What is expected —
Take the line with "Diese individuellen" and all lines after it, through the end of the records below, and repeat them exactly.
[[ Source records open ]]
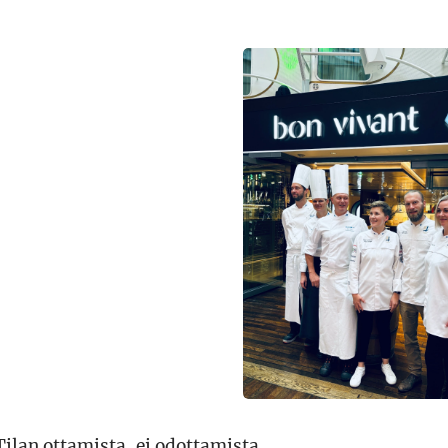
 Tilan ottamista, ei odottamista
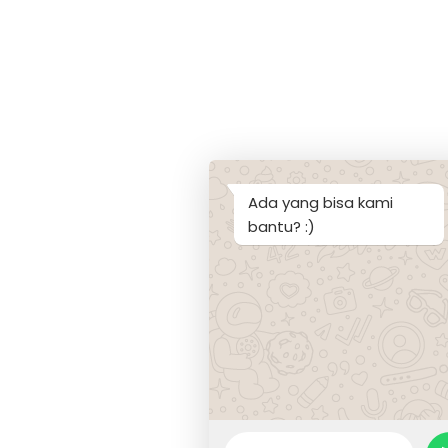
Ada yang bisa kami
bantu? :)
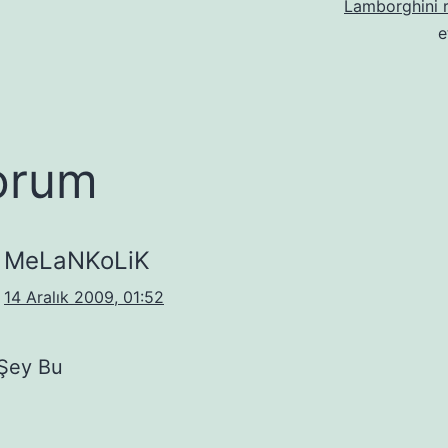
Lamborghini 
e
orum
MeLaNKoLiK
14 Aralık 2009, 01:52
 Şey Bu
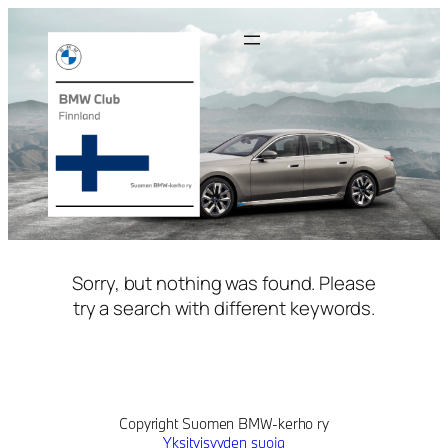
Siirry
sisältöön
Sorry, but nothing was found. Please
try a search with different keywords.
Copyright Suomen BMW-kerho ry
Yksityisyyden suoja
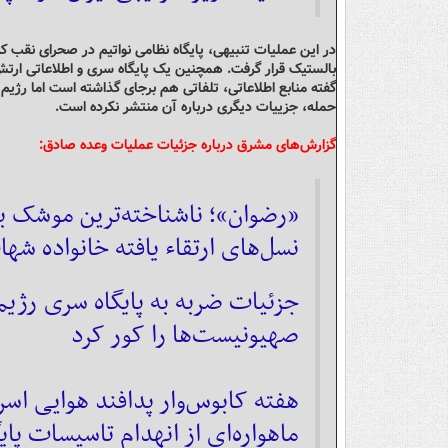
در این عملیات تنبیهی، پایگاه نظامی نواتیم در صحرای نقب 
گفته منابع اطلاعاتی، تلفاتی هم برجای گذاشته است اما رژیم 
حمله، جزییات دیگری درباره آن منتشر نکرده است.
گزارش‌های مشرق درباره جزئیات عملیات وعده صادق:
«رضوان»؛ ناشناخته‌ترین موشک بال
نسل‌های ارتقاء یافته خانواده ش
صهیونیست‌ها را کور کرد
هفته کابوس‌وار پدافند هوایی اسر
ماهواره‌ای از انهدام تاسیسات پا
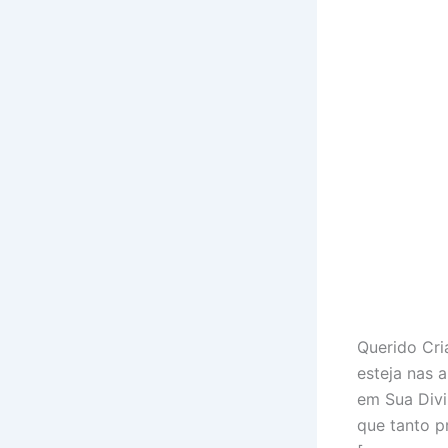
Querido Cri
esteja nas a
em Sua Divin
que tanto p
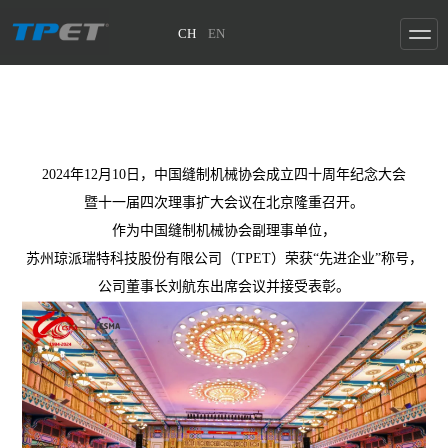
CH
EN
2024年12月10日，中国缝制机械协会成立四十周年纪念大会
暨十一届四次理事扩大会议在北京隆重召开。
作为中国缝制机械协会副理事单位，
苏州琼派瑞特科技股份有限公司（TPET）荣获“先进企
业”称号，
公司董事长刘航东出席会议并接受表彰。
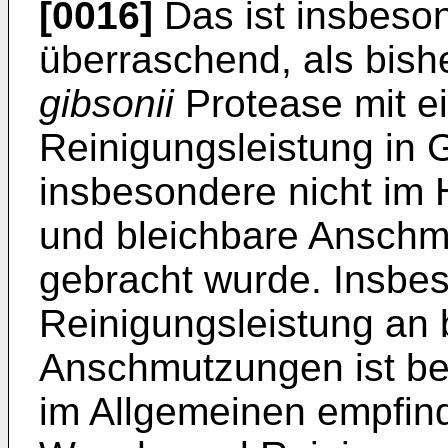
[0016]
Das ist insbeso
überraschend, als bish
gibsonii
Protease mit e
Reinigungsleistung in G
insbesondere nicht im H
und bleichbare Anschm
gebracht wurde. Insbes
Reinigungsleistung an 
Anschmutzungen ist be
im Allgemeinen empfindl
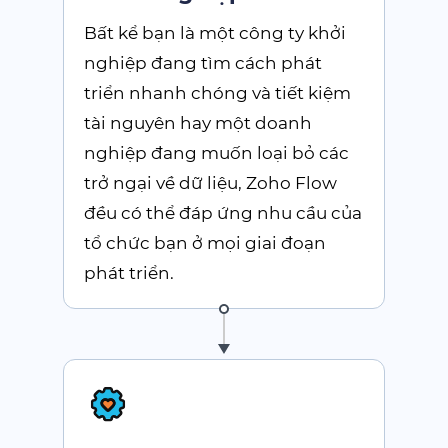
Bất kể bạn là một công ty khởi
nghiệp đang tìm cách phát
triển nhanh chóng và tiết kiệm
tài nguyên hay một doanh
nghiệp đang muốn loại bỏ các
trở ngại về dữ liệu,
Zoho Flow
đều có thể đáp ứng nhu cầu của
tổ chức bạn ở mọi giai đoạn
phát triển.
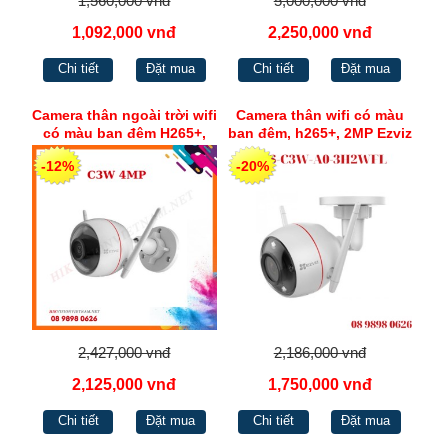
1,560,000 vnđ
5,000,000 vnđ
1,092,000 vnđ
2,250,000 vnđ
Chi tiết
Đặt mua
Chi tiết
Đặt mua
Camera thân ngoài trời wifi
Camera thân wifi có màu
có màu ban đêm H265+,
ban đêm, h265+, 2MP Ezviz
4MP Ezviz C3W
CS-C3W-A0-3H2WFL
-12%
-20%
2,427,000 vnđ
2,186,000 vnđ
2,125,000 vnđ
1,750,000 vnđ
Chi tiết
Đặt mua
Chi tiết
Đặt mua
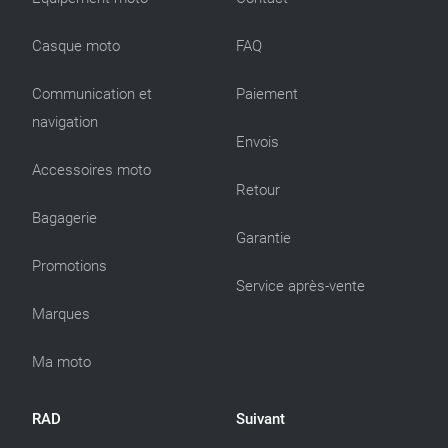
Casque moto
FAQ
Communication et
Paiement
navigation
Envois
Accessoires moto
Retour
Bagagerie
Garantie
Promotions
Service après-vente
Marques
Ma moto
RAD
Suivant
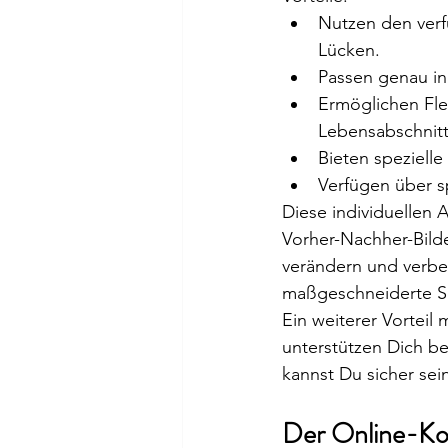
Nutzen den verf
Lücken.
Passen genau in
Ermöglichen Flex
Lebensabschnit
Bieten speziell
Verfügen über sp
Diese individuellen
Vorher-Nachher-Bild
verändern und verbe
maßgeschneiderte Sch
Ein weiterer Vorteil
unterstützen Dich b
kannst Du sicher sei
Der Online-Kon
[[ Source records closed ]]
Problem solution —
Diese individuellen
Vorher-Nachher-Bild
verändern und verbe
maßgeschneiderte Sch
Ein weiterer Vorteil
unterstützen Dich b
kannst Du sicher sei
Der Online-Kon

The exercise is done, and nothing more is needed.